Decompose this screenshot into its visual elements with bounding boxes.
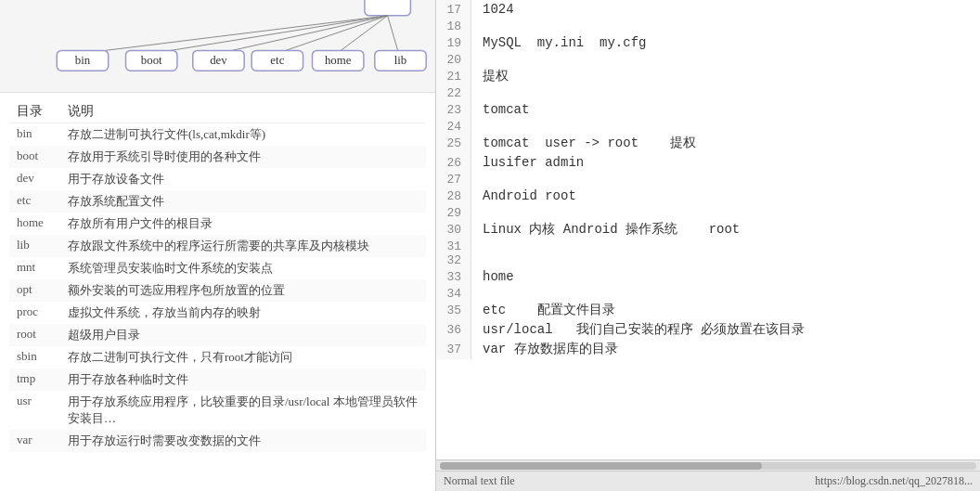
status-left: Normal text file xyxy=(444,474,515,488)
file-type-label: Normal text file xyxy=(444,474,515,488)
line-content: Linux 内核 Android 操作系统 root xyxy=(471,220,980,239)
code-lines: 1710241819MySQL my.ini my.cfg2021提权2223t… xyxy=(436,0,980,359)
line-number: 34 xyxy=(436,287,471,301)
table-row: sbin存放二进制可执行文件，只有root才能访问 xyxy=(9,346,426,368)
code-line: 32 xyxy=(436,253,980,267)
line-content: MySQL my.ini my.cfg xyxy=(471,33,980,53)
dir-cell: bin xyxy=(9,123,60,147)
line-number: 30 xyxy=(436,220,471,239)
line-number: 23 xyxy=(436,100,471,120)
table-row: lib存放跟文件系统中的程序运行所需要的共享库及内核模块 xyxy=(9,235,426,257)
code-line: 36usr/local 我们自己安装的程序 必须放置在该目录 xyxy=(436,320,980,340)
desc-cell: 存放二进制可执行文件(ls,cat,mkdir等) xyxy=(60,123,426,147)
line-content xyxy=(471,239,980,253)
line-number: 17 xyxy=(436,0,471,19)
dir-cell: dev xyxy=(9,168,60,190)
col-desc: 说明 xyxy=(60,100,426,123)
dir-table: 目录 说明 bin存放二进制可执行文件(ls,cat,mkdir等)boot存放… xyxy=(9,100,426,452)
svg-line-6 xyxy=(388,16,399,54)
line-number: 22 xyxy=(436,86,471,100)
svg-text:bin: bin xyxy=(75,54,91,67)
line-number: 24 xyxy=(436,120,471,134)
code-line: 19MySQL my.ini my.cfg xyxy=(436,33,980,53)
svg-line-2 xyxy=(153,16,387,54)
line-number: 21 xyxy=(436,67,471,86)
table-row: home存放所有用户文件的根目录 xyxy=(9,213,426,235)
line-content: var 存放数据库的目录 xyxy=(471,340,980,359)
horizontal-scrollbar-area[interactable] xyxy=(436,459,980,471)
desc-cell: 用于存放运行时需要改变数据的文件 xyxy=(60,430,426,452)
code-line: 29 xyxy=(436,206,980,220)
horizontal-scrollbar[interactable] xyxy=(440,462,976,470)
table-row: tmp用于存放各种临时文件 xyxy=(9,368,426,391)
desc-cell: 虚拟文件系统，存放当前内存的映射 xyxy=(60,302,426,324)
dir-cell: opt xyxy=(9,279,60,302)
dir-cell: lib xyxy=(9,235,60,257)
code-line: 30Linux 内核 Android 操作系统 root xyxy=(436,220,980,239)
line-number: 35 xyxy=(436,301,471,320)
dir-cell: home xyxy=(9,213,60,235)
tree-diagram: bin boot dev etc home lib xyxy=(0,0,435,92)
table-row: var用于存放运行时需要改变数据的文件 xyxy=(9,430,426,452)
line-number: 33 xyxy=(436,267,471,287)
desc-cell: 系统管理员安装临时文件系统的安装点 xyxy=(60,257,426,279)
line-number: 37 xyxy=(436,340,471,359)
line-number: 31 xyxy=(436,239,471,253)
dir-cell: var xyxy=(9,430,60,452)
status-bar: Normal text file https://blog.csdn.net/q… xyxy=(436,471,980,491)
line-number: 27 xyxy=(436,173,471,187)
line-content: usr/local 我们自己安装的程序 必须放置在该目录 xyxy=(471,320,980,340)
code-line: 34 xyxy=(436,287,980,301)
table-area: 目录 说明 bin存放二进制可执行文件(ls,cat,mkdir等)boot存放… xyxy=(0,93,435,491)
code-line: 28Android root xyxy=(436,187,980,206)
code-line: 18 xyxy=(436,19,980,33)
code-line: 23tomcat xyxy=(436,100,980,120)
desc-cell: 超级用户目录 xyxy=(60,324,426,346)
line-content: Android root xyxy=(471,187,980,206)
code-line: 171024 xyxy=(436,0,980,19)
dir-cell: sbin xyxy=(9,346,60,368)
svg-text:boot: boot xyxy=(141,54,162,67)
code-line: 31 xyxy=(436,239,980,253)
svg-line-1 xyxy=(83,16,388,54)
line-number: 25 xyxy=(436,134,471,153)
table-row: opt额外安装的可选应用程序包所放置的位置 xyxy=(9,279,426,302)
line-content: tomcat user -> root 提权 xyxy=(471,134,980,153)
line-content: home xyxy=(471,267,980,287)
table-row: root超级用户目录 xyxy=(9,324,426,346)
svg-rect-0 xyxy=(365,0,411,16)
code-line: 27 xyxy=(436,173,980,187)
desc-cell: 存放系统配置文件 xyxy=(60,190,426,213)
line-number: 28 xyxy=(436,187,471,206)
line-content: 提权 xyxy=(471,67,980,86)
code-editor[interactable]: 1710241819MySQL my.ini my.cfg2021提权2223t… xyxy=(436,0,980,459)
table-header-row: 目录 说明 xyxy=(9,100,426,123)
line-content xyxy=(471,86,980,100)
table-row: bin存放二进制可执行文件(ls,cat,mkdir等) xyxy=(9,123,426,147)
dir-cell: etc xyxy=(9,190,60,213)
table-row: etc存放系统配置文件 xyxy=(9,190,426,213)
tree-area: bin boot dev etc home lib xyxy=(0,0,435,93)
left-panel: bin boot dev etc home lib xyxy=(0,0,436,491)
table-row: mnt系统管理员安装临时文件系统的安装点 xyxy=(9,257,426,279)
line-number: 18 xyxy=(436,19,471,33)
svg-text:lib: lib xyxy=(394,54,407,67)
code-line: 37var 存放数据库的目录 xyxy=(436,340,980,359)
table-row: dev用于存放设备文件 xyxy=(9,168,426,190)
line-number: 20 xyxy=(436,53,471,67)
dir-cell: usr xyxy=(9,391,60,430)
dir-cell: mnt xyxy=(9,257,60,279)
line-content xyxy=(471,287,980,301)
desc-cell: 用于存放系统应用程序，比较重要的目录/usr/local 本地管理员软件安装目… xyxy=(60,391,426,430)
svg-text:dev: dev xyxy=(210,54,227,67)
desc-cell: 存放二进制可执行文件，只有root才能访问 xyxy=(60,346,426,368)
table-row: usr用于存放系统应用程序，比较重要的目录/usr/local 本地管理员软件安… xyxy=(9,391,426,430)
scrollbar-thumb[interactable] xyxy=(440,462,762,470)
desc-cell: 额外安装的可选应用程序包所放置的位置 xyxy=(60,279,426,302)
line-content xyxy=(471,120,980,134)
status-url: https://blog.csdn.net/qq_2027818... xyxy=(815,474,973,488)
table-row: proc虚拟文件系统，存放当前内存的映射 xyxy=(9,302,426,324)
desc-cell: 存放所有用户文件的根目录 xyxy=(60,213,426,235)
col-dir: 目录 xyxy=(9,100,60,123)
desc-cell: 存放用于系统引导时使用的各种文件 xyxy=(60,146,426,168)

[What needs to be done]:
Using the listing above, work out how many lines include the word "boot存放", and report that number alone.

[Output]:
2